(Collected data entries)
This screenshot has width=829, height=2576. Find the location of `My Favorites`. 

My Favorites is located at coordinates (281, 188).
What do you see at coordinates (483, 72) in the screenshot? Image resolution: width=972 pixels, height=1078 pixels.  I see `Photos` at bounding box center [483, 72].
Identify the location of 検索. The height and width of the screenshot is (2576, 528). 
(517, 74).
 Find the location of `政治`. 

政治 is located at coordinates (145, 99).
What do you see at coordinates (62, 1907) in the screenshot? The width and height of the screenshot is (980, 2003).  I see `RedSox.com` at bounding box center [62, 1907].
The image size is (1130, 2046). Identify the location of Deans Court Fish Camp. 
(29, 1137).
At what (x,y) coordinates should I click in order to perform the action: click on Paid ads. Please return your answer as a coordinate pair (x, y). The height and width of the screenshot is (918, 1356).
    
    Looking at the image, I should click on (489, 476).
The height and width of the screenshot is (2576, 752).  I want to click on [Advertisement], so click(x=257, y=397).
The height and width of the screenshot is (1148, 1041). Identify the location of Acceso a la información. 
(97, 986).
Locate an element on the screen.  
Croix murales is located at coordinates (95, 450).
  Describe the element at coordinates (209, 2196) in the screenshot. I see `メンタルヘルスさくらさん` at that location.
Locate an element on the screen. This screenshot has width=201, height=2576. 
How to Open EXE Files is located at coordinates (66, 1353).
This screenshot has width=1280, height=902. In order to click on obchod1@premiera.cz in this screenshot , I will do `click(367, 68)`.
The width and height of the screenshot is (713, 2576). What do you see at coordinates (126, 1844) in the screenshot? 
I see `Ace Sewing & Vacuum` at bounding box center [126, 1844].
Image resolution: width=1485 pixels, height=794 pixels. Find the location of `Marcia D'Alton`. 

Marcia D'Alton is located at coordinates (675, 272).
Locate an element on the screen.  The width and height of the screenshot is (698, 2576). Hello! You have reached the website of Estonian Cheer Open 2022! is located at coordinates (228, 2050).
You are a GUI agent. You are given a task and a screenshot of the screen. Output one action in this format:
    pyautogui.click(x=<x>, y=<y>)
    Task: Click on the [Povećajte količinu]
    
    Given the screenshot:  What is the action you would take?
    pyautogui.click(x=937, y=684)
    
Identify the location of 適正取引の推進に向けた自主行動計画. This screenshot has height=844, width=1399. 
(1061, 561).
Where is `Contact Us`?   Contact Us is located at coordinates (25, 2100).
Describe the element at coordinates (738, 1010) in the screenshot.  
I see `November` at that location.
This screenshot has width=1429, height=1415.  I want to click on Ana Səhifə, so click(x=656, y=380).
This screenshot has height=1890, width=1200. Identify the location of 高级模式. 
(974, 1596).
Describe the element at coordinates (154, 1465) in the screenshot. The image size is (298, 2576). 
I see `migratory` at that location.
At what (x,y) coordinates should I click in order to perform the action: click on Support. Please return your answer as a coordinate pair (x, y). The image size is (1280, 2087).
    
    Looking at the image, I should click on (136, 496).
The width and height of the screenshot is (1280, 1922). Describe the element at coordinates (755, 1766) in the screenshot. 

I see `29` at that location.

» **Exercise goal**
Lines containing the string "want" are the ones to copy from the entries above.

» **Task response**
The height and width of the screenshot is (2576, 752).  I want to click on [Advertisement], so click(x=257, y=397).
This screenshot has width=1429, height=1415.  I want to click on Ana Səhifə, so click(x=656, y=380).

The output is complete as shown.